ヤスマサ

愛と青春の旅だちのヤスマサのレビュー・感想・評価

愛と青春の旅だち(1982年製作の映画)
4.0
海軍士官学校の候補生ザック・メイヨ(リチャード・ギア)の、人として成長していく姿を描いたヒューマン・ドラマ。
愛を知らずに育ったザックは、置かれた環境から抜け出したかったかのように海軍士官学校に入学する。

ポーラ・ポクリフキ(デブラ・ウィンガー)との恋愛関係が描かれているし、「愛と青春の旅立ち」という題名からもラブロマンスを想像する。

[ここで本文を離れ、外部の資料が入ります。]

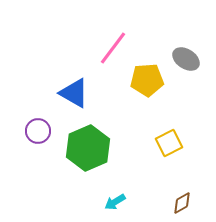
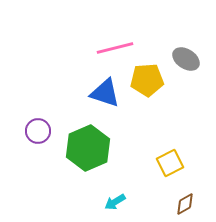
pink line: moved 2 px right; rotated 39 degrees clockwise
blue triangle: moved 31 px right; rotated 12 degrees counterclockwise
yellow square: moved 1 px right, 20 px down
brown diamond: moved 3 px right, 1 px down
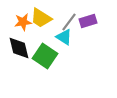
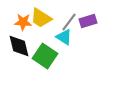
orange star: rotated 12 degrees clockwise
black diamond: moved 2 px up
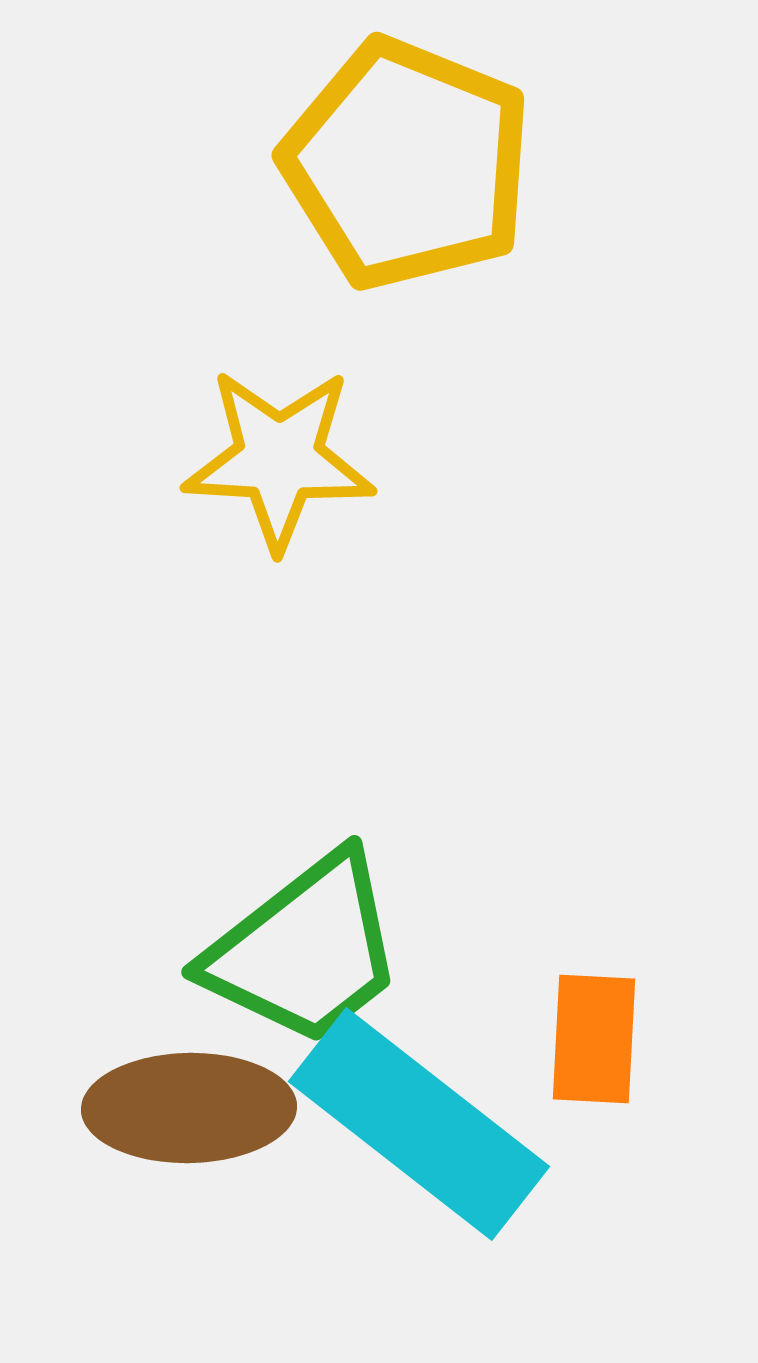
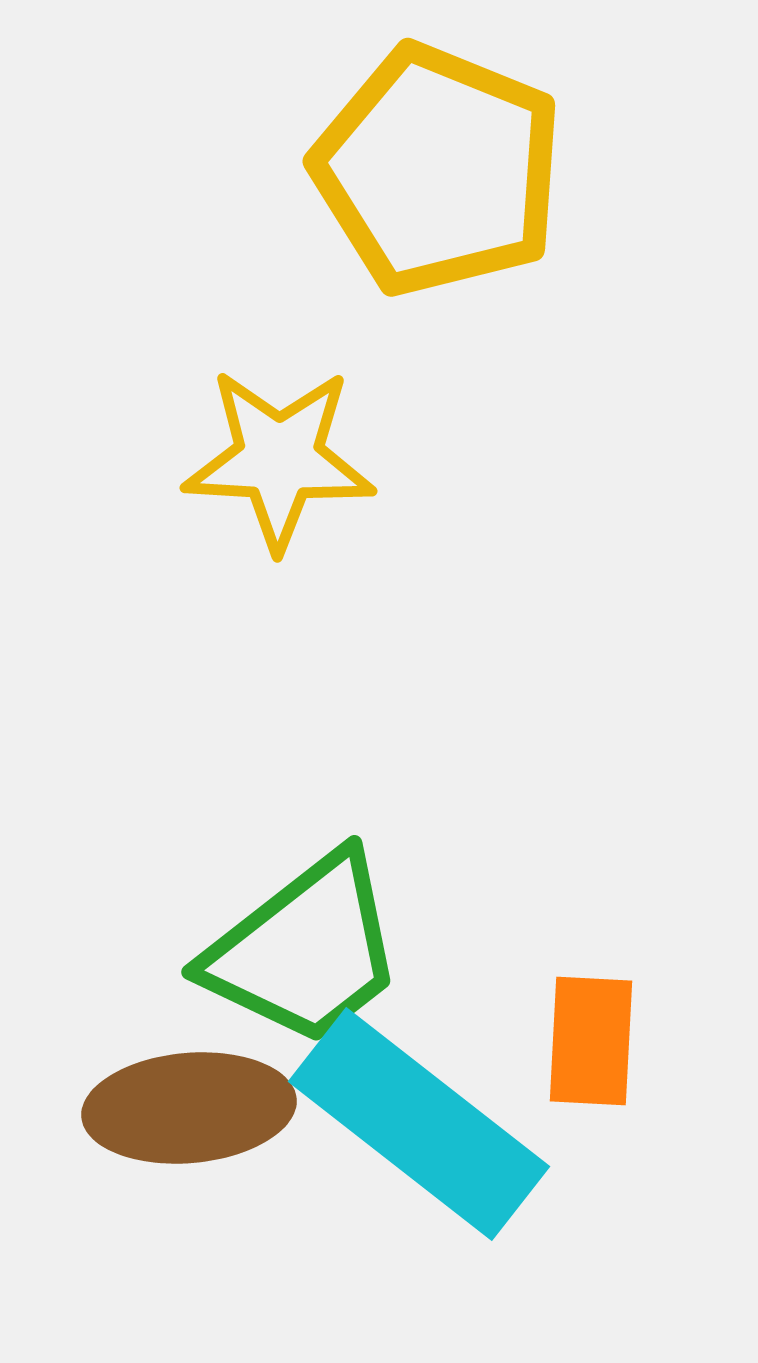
yellow pentagon: moved 31 px right, 6 px down
orange rectangle: moved 3 px left, 2 px down
brown ellipse: rotated 4 degrees counterclockwise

しかしこの映画は、その要素も多分にあるが、一人の青年の成長の物語なのだ。
原題は" an Officer and a Gentleman ” で「士官と紳士」であることは有名。
本来はその前に " Conduct unbecoming ” が付いて「士官や紳士に相応しくない行為」とい、軍法の条項にある文言とのこと。

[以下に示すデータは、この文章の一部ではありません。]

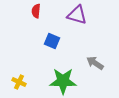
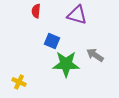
gray arrow: moved 8 px up
green star: moved 3 px right, 17 px up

そう考えると、この映画の見方も変わるし、全てに合点がいく内容だ。
ザックは紳士になりたい、少しやさぐれた一青年なのだ。
士官学校の厳しい訓練と仲間との友情を通して、心身ともに紳士へとなっていく。
ザックはフォーリー教官のしごきに「自分には他に行く所がない…、他には何もない」と弱音とも取れる本音を吐き、その後の意識が変わっていくのだ。
エンディングのシーンは、ポーラとの関係も紳士的に向き合った結果なのだろう。
終盤の友人シド・ウォーリー(デヴィッド・キース)とのシーンは胸が痛む。
ウォーリーはメイヨとは違って恵まれた家庭環境で育ち、素直な青年だったが、やはり紳士になりたいと願う一青年だったことが伺える。
成長譚であり、サクセスストーリーにも取れるこの映画が、評価が高く人気があることが納得いく作品。